Il mezzo in cui si propagano ha profonde conseguenze sul modo in cui vengono emessi i quanti di energia: queste possibilità illimitate portano a infinite possibilità per luce di esistere e viaggiare, attraverso l’ambiente circostante, ma raggruppando queste possibilità in insiemi distinti.
I calcoli matematici effettuati , hanno permesso di convertire un problema irrisolvibile in qualcosa che può essere riformulato, come se fosse un sottoprodotto del modello che era stato formulato in precedenza.
Il risultato ottenuto è stato sorprendente, reso tangibile e visibile mediante fotografia Questo è stato possibile sulla base di una nuova teoria che spiega l’interazione tra luce e materia a livello quantistico, aprendo nuove strade alla ricerca per i fisici quantistici e la scienza dei materiali.
La scoperta porta notevoli vantaggi
Definire con precisione come un fotone interagisce con la materia e con altri elementi del suo ambiente, può consentire lo sviluppo di nuove tecnologie, che potrebbero ad esempio cambiare la sicurezza delle comunicazioni, il modo in cui rileviamo i patogeni o controlliamo le reazioni chimiche a livello molecolare.
In precedenza il fotone veniva rilevato semplicemente come “rumore”
Questo lavoro di ricerca aiuta ad aumentare la comprensione dello scambio di energia tra luce e materia e, nello stesso tempo, a comprendere meglio come la luce si irradia nei suoi dintorni vicini e lontani.

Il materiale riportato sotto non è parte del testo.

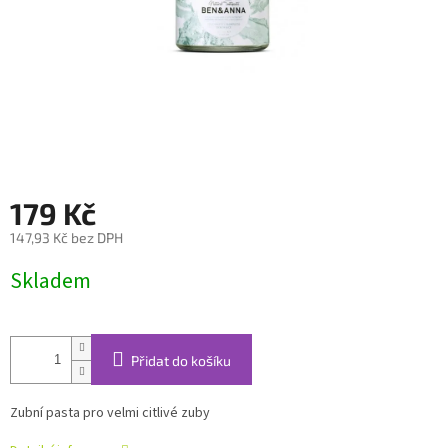
179 Kč
147,93 Kč bez DPH
Měrná
Skladem
cena:
Přidat do košíku
Zubní pasta pro velmi citlivé zuby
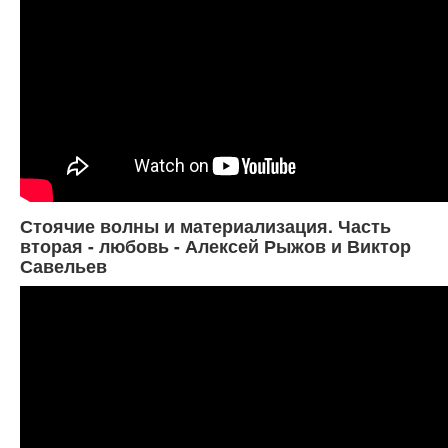
Стоячие волны и материализация. Часть
вторая - любовь - Алексей Рыжов и Виктор
Савельев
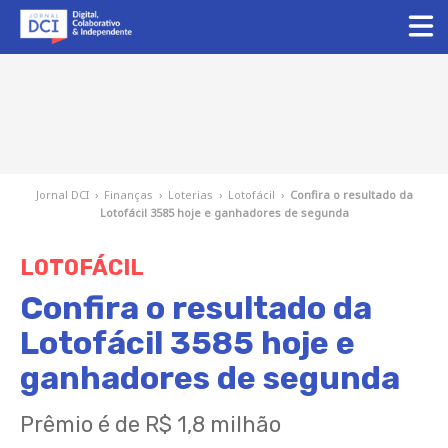
Jornal DCI
›
Finanças
›
Loterias
›
Lotofácil
›
Confira o resultado da
Lotofácil 3585 hoje e ganhadores de segunda
LOTOFÁCIL
Confira o resultado da
Lotofácil 3585 hoje e
ganhadores de segunda
Prêmio é de R$ 1,8 milhão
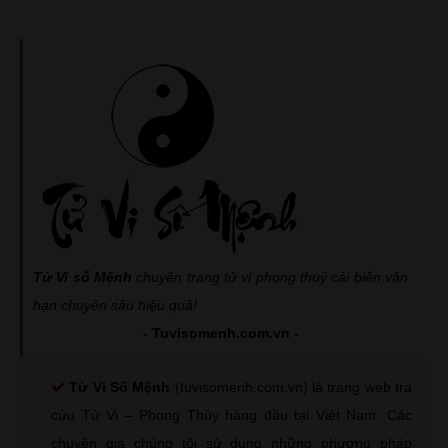
Tử Vi số Mệnh
chuyên trang tử vi phong thuỷ cải biến vận
hạn chuyên sâu hiệu quả!
- Tuvisomenh.com.vn -
Tử Vi Số Mệnh
(tuvisomenh.com.vn) là trang web tra
cứu Tử Vi – Phong Thủy hàng đầu tại Việt Nam. Các
chuyên gia chúng tôi sử dụng những phương pháp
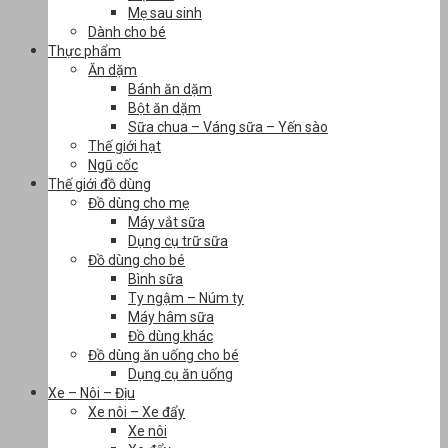
Mẹ sau sinh
Dành cho bé
Thực phẩm
Ăn dặm
Bánh ăn dặm
Bột ăn dặm
Sữa chua – Váng sữa – Yến sào
Thế giới hạt
Ngũ cốc
Thế giới đồ dùng
Đồ dùng cho mẹ
Máy vắt sữa
Dụng cụ trữ sữa
Đồ dùng cho bé
Bình sữa
Ty ngậm – Núm ty
Máy hâm sữa
Đồ dùng khác
Đồ dùng ăn uống cho bé
Dụng cụ ăn uống
Xe – Nôi – Địu
Xe nôi – Xe đẩy
Xe nôi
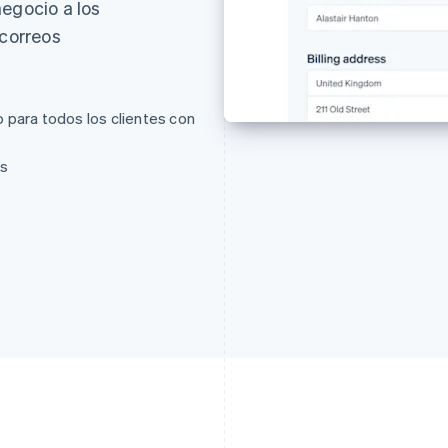
negocio a los
 correos
 para todos los clientes con
es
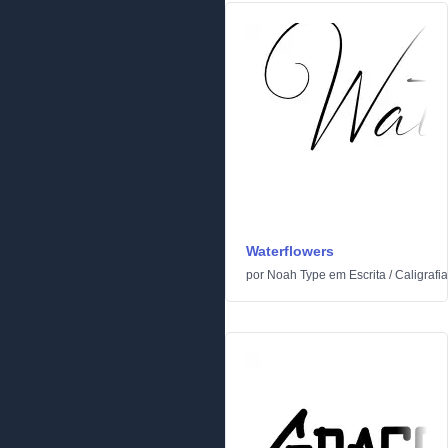
Waterflowers
por
Noah Type
em
Escrita
/
Caligrafia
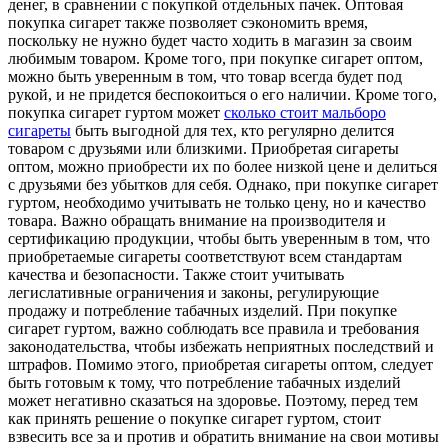
денег, в сравнении с покупкой отдельных пачек. Оптовая
покупка сигарет также позволяет сэкономить время,
поскольку не нужно будет часто ходить в магазин за своим
любимым товаром. Кроме того, при покупке сигарет оптом,
можно быть уверенным в том, что товар всегда будет под
рукой, и не придется беспокоиться о его наличии. Кроме того,
покупка сигарет гуртом может
сколько стоит мальборо
сигареты
быть выгодной для тех, кто регулярно делится
товаром с друзьями или близкими. Приобретая сигареты
оптом, можно приобрести их по более низкой цене и делиться
с друзьями без убытков для себя. Однако, при покупке сигарет
гуртом, необходимо учитывать не только цену, но и качество
товара. Важно обращать внимание на производителя и
сертификацию продукции, чтобы быть уверенным в том, что
приобретаемые сигареты соответствуют всем стандартам
качества и безопасности. Также стоит учитывать
легислативные ограничения и законы, регулирующие
продажу и потребление табачных изделий. При покупке
сигарет гуртом, важно соблюдать все правила и требования
законодательства, чтобы избежать неприятных последствий и
штрафов. Помимо этого, приобретая сигареты оптом, следует
быть готовым к тому, что потребление табачных изделий
может негативно сказаться на здоровье. Поэтому, перед тем
как принять решение о покупке сигарет гуртом, стоит
взвесить все за и против и обратить внимание на свои мотивы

Molte di queste informazioni erano state considerate solo “rumore”, ma ci sono così tanti dati al loro interno a cui ora si può dare un senso e che si possono utilizzare. Comprendendo questo, si pongono le basi per essere in grado di progettare interazioni luce-materia per applicazioni future, come sensori migliori, celle fotovoltaiche o computer quantistici migliorati”.
Questa scoperta segna un passo fondamentale per la comprensione dei fotoni e del loro comportamento. Il lavoro è stato pubblicato sulla rivista Physical Review Letters, e rappresenta un importante contributo alla fisica quantistica e alle sue future applicazioni.